Klaus Schulten had a funny feeling about the way the other physicists were acting after he gave his guest lecture in their department. It was 1985 and Schulten was temporarily living in the United States, on sabbatical from Munich. Since the University of Illinois at Urbana-Champaign was one of the few physics departments in the world at that time actually active in biophysics, Schulten agreed to give this invited talk in Urbana. He thus found himself in a small Midwestern college town, surrounded by flat farmland in all directions, which was a stark contrast to the skyline of New York City where he was spending his sabbatical. In between his lecture and the requisite evening dinner with the Illinois physics faculty, Schulten managed to sneak in a call to his wife. “I said to her: They act so strange. I hope they don't offer me a position, because I don't want to go to this god-forlorn place!”

The big black hole Klaus Schulten observed at the Beckman Institute construction site. Ted Brown, Beckman's first director, is in the foreground. Photo courtesy of the Beckman Institute.

Schulten's instincts were correct, however. Some of the faculty had an immediate meeting with their department committee and were ready by dinner to make an offer. Schulten respectfully declined. But the physicists in Urbana were undaunted and suggested Schulten and his wife, also a scientist, spend a term visiting at the university and getting to know the culture of the place, how they did science, before making a final decision. So Schulten moved his family to the Midwest from Munich in 1987 to give the University of Illinois a closer inspection.
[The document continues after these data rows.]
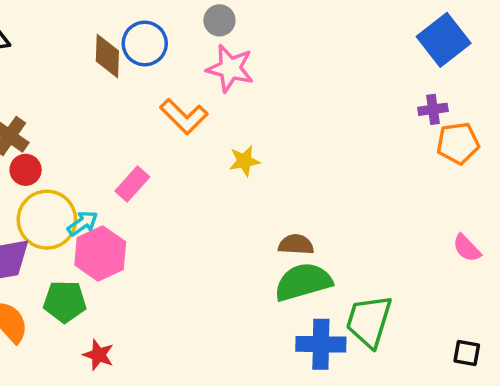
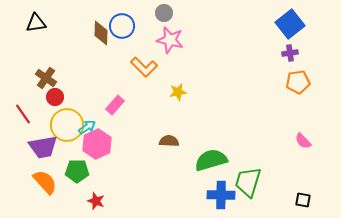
purple cross: (433, 109) -> (290, 53), moved
brown semicircle: (296, 245) -> (169, 141), moved

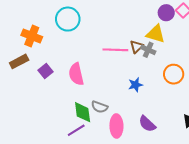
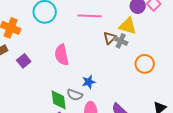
pink line: (115, 50) -> (90, 16), moved
pink semicircle: (76, 74) -> (62, 55), moved
blue star: (135, 85) -> (89, 82), moved

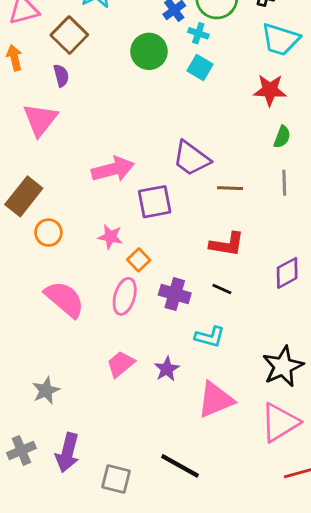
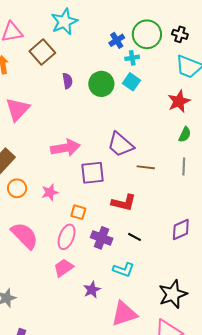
cyan cross: (198, 33) -> (132, 58), turned -32
green circle: (149, 51) -> (101, 84), moved
purple semicircle: (61, 76) -> (67, 81), moved
red star: (270, 90) -> (179, 101), turned -30
pink star: (110, 237) -> (50, 192), moved, turned -30
red L-shape: (227, 244) -> (124, 203), moved
orange square: (139, 260) -> (78, 212), turned -35
pink trapezoid: (121, 364) -> (64, 268), moved

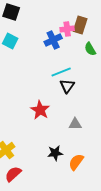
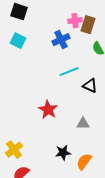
pink cross: (67, 29) -> (75, 21), moved
black triangle: (67, 86) -> (90, 86), moved, turned -42

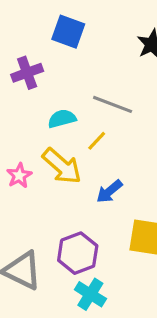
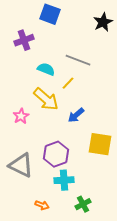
cyan semicircle: (62, 119) -> (46, 69), turned 36
pink star: (19, 176) -> (21, 116), moved
cyan cross: (90, 294) -> (64, 180), turned -36

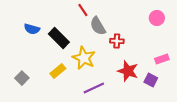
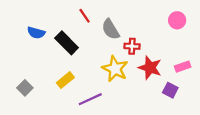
red line: (83, 10) -> (85, 16), moved
yellow star: (84, 58) -> (115, 69), moved
red star: (128, 71) -> (150, 68), moved
purple line: (94, 88) -> (90, 99), moved

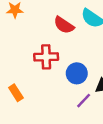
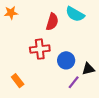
red semicircle: (64, 25) -> (52, 22), turned -102

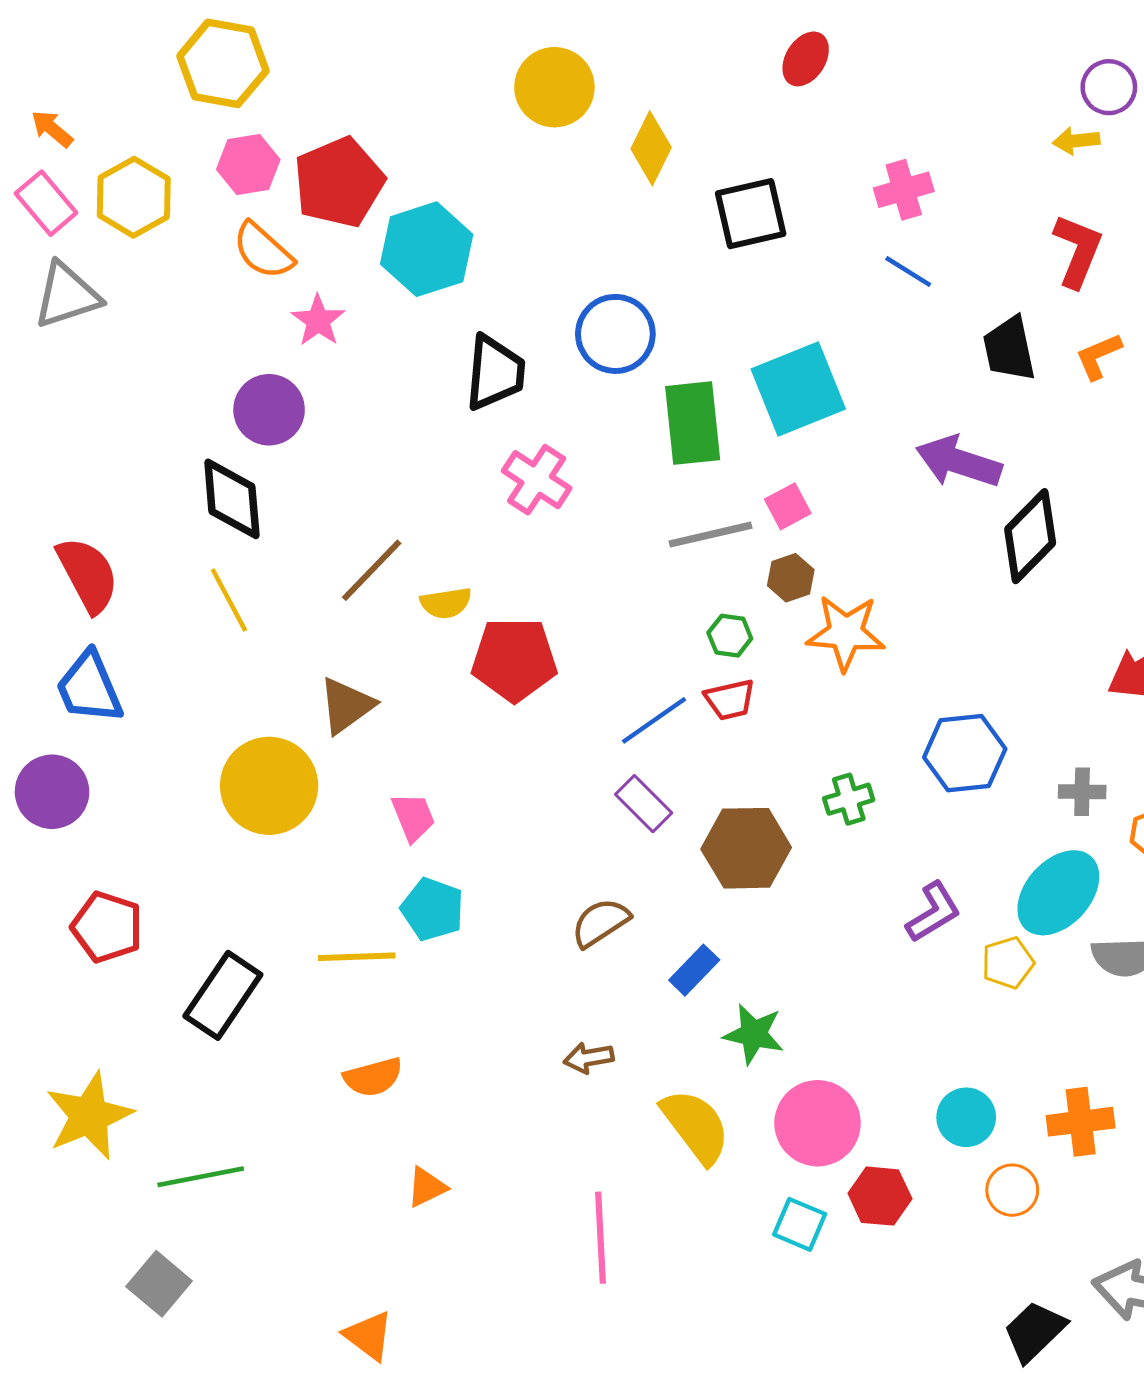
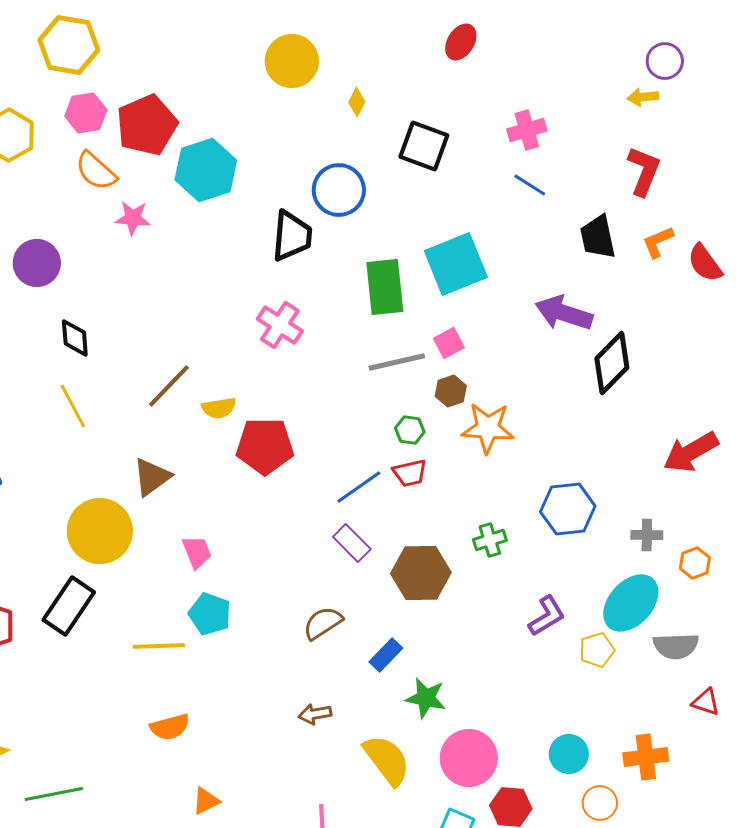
yellow diamond: (651, 148) -> (357, 102), size x0.6
black square: (751, 214) -> (424, 146), turned 33
pink star: (318, 321) -> (133, 218), turned -30
blue circle: (615, 334) -> (339, 190), moved
black trapezoid: (495, 373) -> (292, 236), moved
purple circle: (269, 410) -> (37, 263), moved
black diamond: (232, 499) -> (75, 338), size x0.7
black rectangle: (223, 995) -> (69, 606), moved

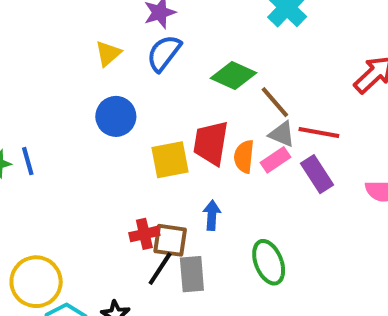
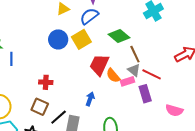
orange semicircle: (244, 157) -> (113, 76), turned -63
yellow square: (170, 160) -> (81, 39), moved, turned -36
blue line: (28, 161) -> (11, 59), moved
red cross: (144, 234) -> (46, 82), moved
brown square: (170, 240) -> (40, 107), moved

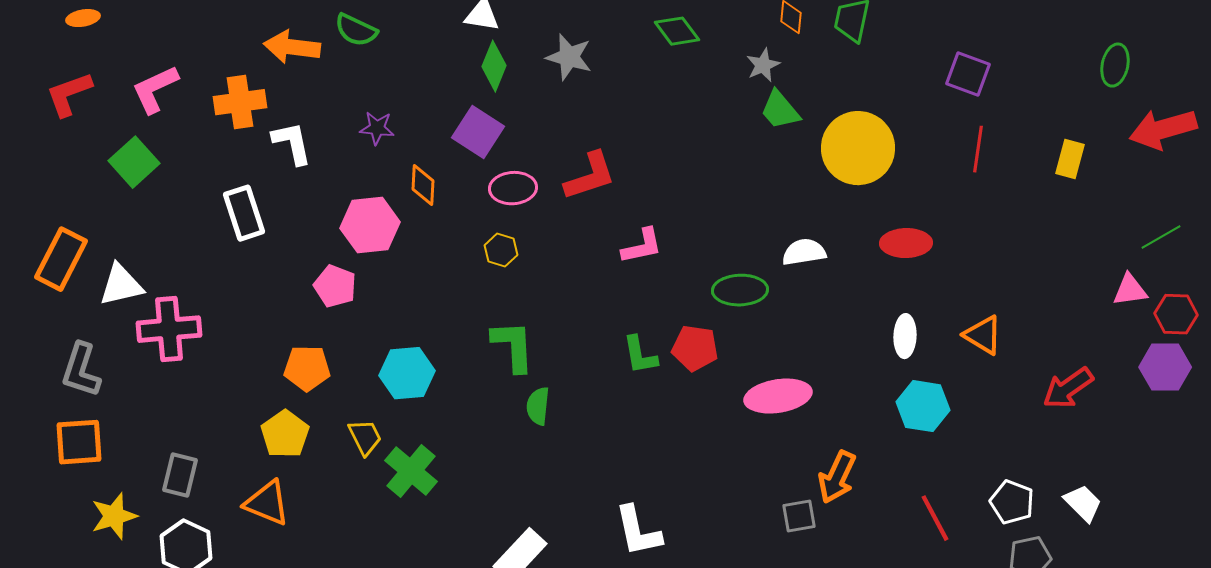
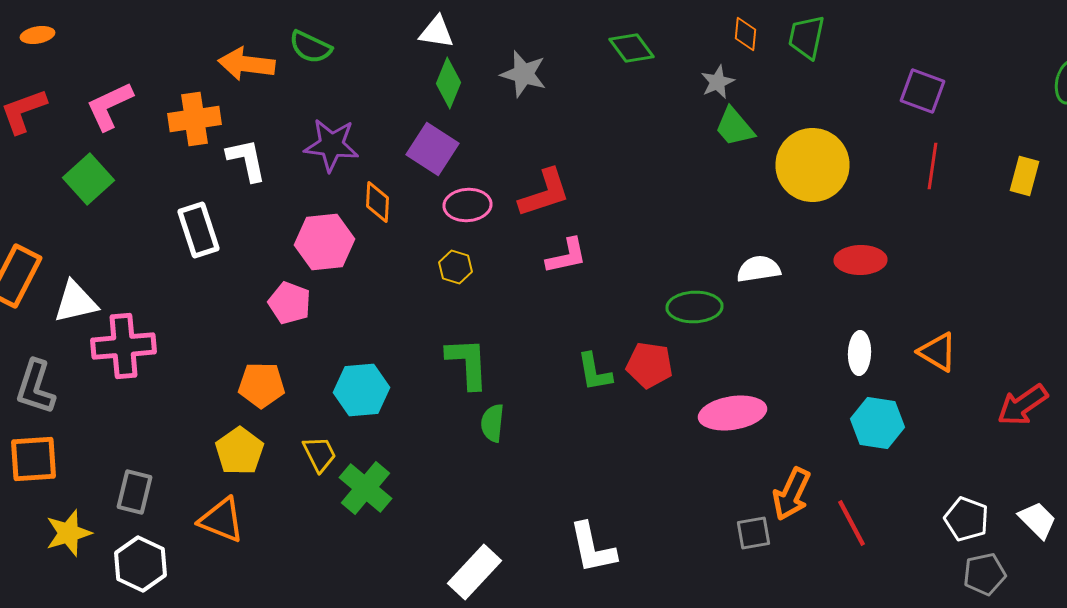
purple star: (377, 128) -> (332, 145), size x1.6
pink L-shape: (642, 246) -> (566, 256), moved
red line: (935, 518) -> (852, 523), moved

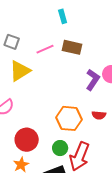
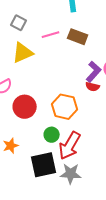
red semicircle: (99, 115) -> (93, 87), moved
red circle: (27, 140) -> (25, 107), moved

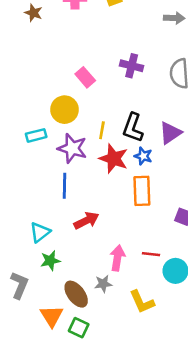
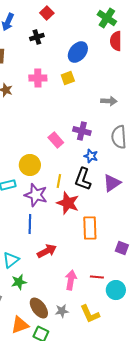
gray arrow: (174, 18) -> (109, 101), moved
pink rectangle: (85, 77) -> (56, 140), moved
blue star: (143, 156) -> (91, 156), moved
gray star: (103, 284) -> (62, 311), moved
orange triangle: (52, 316) -> (20, 325), turned 42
Hours from a major city, surrounded by a “corn desert” as it's called in local vernacular, unrelentingly flat, and near no large water bodies to speak of, Schulten was himself surprised to discover that he very much enjoyed his trial period at the University of Illinois. He admits that many Europeans, including himself, considered the Midwest boring. But it wasn't the landscape that swayed this former urban resident. However, the landscape does contain some of the richest farmland on earth, and Schulten found some riches of his own. In fact, many factors coalesced to change his mind, the most important was probably a hole in that rich dirt.

Upon arriving in Illinois in the spring of 1987, the timing was such that Schulten found himself immersed in an exciting new development taking place at the university: the genesis of the new supercomputer center. In 1985, the National Science Foundation (NSF) announced it would devote $200 million in grants to create four centers in academia to bring supercomputer power to civilian researchers. Up to that time, powerful computers were mostly in the hands of U.S. defense department workers, and some industries, such as aircraft and automobile manufacturers or oil companies. But the four centers created in 1985 were specifically for researchers not in the aforementioned fields; Schulten was the kind of target audience the NSF hoped to reach with its new initiative. In Urbana, one of the original four places chosen by the NSF, the National Center for Supercomputing Applications (NCSA) opened for business in January 1986. Schulten, there in spring 1987, says it was a very fresh and exciting time, with so many new hires on staff with impressive backgrounds. They gave him a wonderful place to work, and he had access to fantastic computing facilities, particularly graphics equipment he made liberal use of. “It was definitely one of the JEWELS in my eyes of this place,” reiterates Schulten about the NCSA at the University of Illinois, “that they had this very concerted computational effort that I had been missing in Munich.”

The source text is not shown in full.